Cuéntame con Julián García Gallego
SIN PALABRAS MUDAS
Un paseo por la fantasía y la imaginación, con los destellos que añade la realidad.
Menu de la imaginación
sábado, 4 de mayo de 2024
domingo, 14 de abril de 2024
Allí, en ese lado (Tintero de oro, concurso de relatos 41ª ed. La casa de los espíritus de Isabel Allende)
Allí,
en ese lado
Siempre sucedía de la misma
manera. La sensación llegaba acariciando el aire que me rodeaba y, sin
comprenderlo, el espejo del tocador se convertía en hilo conductor hacia el otro
lado. Las primeras veces, pensé que yo provocaba ese estado de letargo,
catapultado por la obsesión de cumplir con el ayuno intermitente, para eso que
llaman belleza; pero nada más alejado de la realidad.
Todo nacía desde un punto
exacto: yo sentada, con un cepillo de mango de madera, acariciando mi pelo
rubio. De fondo, el reflejo de mi rostro sobre el cristal. Tras esa imagen, quedaba
vinculada con alguien del más allá. Un leve mareo y después, la nada. El reloj
de la mesita marcaba las desconexiones por escasos minutos; sin embargo, yo las
podría describir por horas.
En ese otro lugar, un amable
espectro pululaba a mi alrededor. Sentía su aura, cálida y escalofriante a
partes iguales. El miedo no existía, ni siquiera la duda; me invadía una paz
fuera de lo normal —reconozco que era adicta a ese narcótico estado de
embriaguez sensorial—. De ahí en adelante, todo se rompía en mil pedazos. Desgarradores
gritos retumbaban dentro de mi cabeza como latigazos, capaces de devorar todo a
su paso.
…Salía de mi cuerpo y vagaba
junto a ese espectro con silueta de mujer, de larga melena y atuendo pomposo.

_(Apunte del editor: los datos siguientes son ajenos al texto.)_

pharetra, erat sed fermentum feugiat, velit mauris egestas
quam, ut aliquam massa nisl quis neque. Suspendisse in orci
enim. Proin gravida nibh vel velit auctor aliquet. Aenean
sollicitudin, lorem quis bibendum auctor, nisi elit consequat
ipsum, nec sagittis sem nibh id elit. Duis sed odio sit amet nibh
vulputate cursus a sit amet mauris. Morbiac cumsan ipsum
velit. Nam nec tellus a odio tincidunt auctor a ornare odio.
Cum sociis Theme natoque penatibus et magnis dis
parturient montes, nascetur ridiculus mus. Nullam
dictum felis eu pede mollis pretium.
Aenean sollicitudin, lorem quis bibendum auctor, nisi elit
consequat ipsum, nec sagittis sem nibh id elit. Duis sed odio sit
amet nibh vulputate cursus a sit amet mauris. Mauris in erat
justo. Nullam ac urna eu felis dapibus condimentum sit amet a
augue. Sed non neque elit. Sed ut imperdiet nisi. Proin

—Ven, ven conmigo. No tengas miedo, Adriana —susurraba
ella sin que sus labios articulasen gesto alguno—. ¡Sígueme, aliviaré tu pesar!

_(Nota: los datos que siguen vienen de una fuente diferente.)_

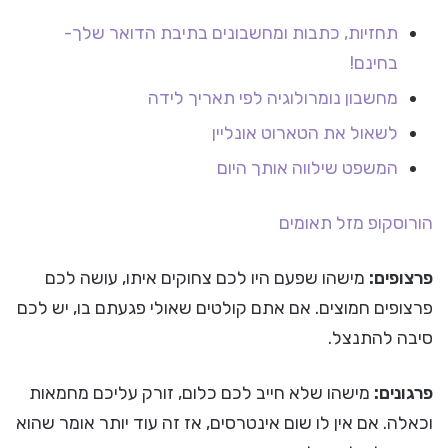
תחזיות, כתבות ומחשבונים בתיבת הדואר שלך-
בחינם!
מחשבון נומרולוגיה לפי תאריך לידה
לשאול את הטארוט אונליין
המשפט שילווה אותך היום
הורוסקופ
מזל תאומים
פרצופים:
מישהו שפעם היו לכם צחוקים איתו, עושה לכם
פרצופים חמוצים. אם אתם קולטים שאולי פגעתם בו, יש לכם
סיבה להתנצל.
פרגונים:
מישהו שלא חייב לכם כלום, זורק עליכם מחמאות
וכאלה. אם אין לו שום אינטרסים, אז זה עוד יותר אומר שהוא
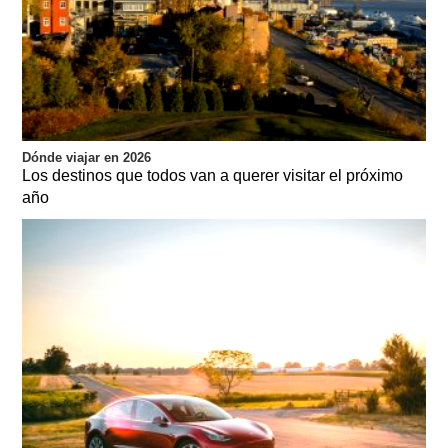
Dónde viajar en 2026
Los destinos que todos van a querer visitar el próximo
año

—¿Dónde estoy? ¿Qué hago aquí? Si eres La Muerte, no me
lleves —respondió mi cabeza sin mediar comunicación verbal—. ¿Por qué me está
sucediendo esto?
—No te preocupes, permite que te muestre algo que pocos
logran ver en vida —añadió—.
Así recuerdo la primera vez
que acabé levitando a su lado.
Por algún motivo, que aún no
logro comprender, accedí a sus deseos; traspasando paredes y tabiques como un
ente fantasmal. Ella avanzaba por la oscuridad de la noche sin ninguna
limitación física, y una masa gelatinosa y fría, la mía, viajaba a escasos
metros del olor putrefacto que manaba de aquella nueva amistad.
Reconozco que aquellas
travesías fueron reveladoras. De una manera extraña, visitar esa quinta
dimensión hizo que la asfixiante losa que llevaba tiempo aplastando todo quedase
apartada en el cajón de la cómoda, junto a la pila de antidepresivos. Tras esas
primeras experiencias, dejé de ingerir aquellos venenos que me ataban a la
cama. Allí, oculta y semidespierta, llevaba cerca de doce meses, huyendo de la
prematura muerte de Carlota, arrebatada por un maldito error médico. Aún tengo la
imagen carcomiendo mis noches, atormentando las vigilias: una jeringuilla en su
frágil brazo y, un segundo después, convulsiones agónicas para intentar respirar.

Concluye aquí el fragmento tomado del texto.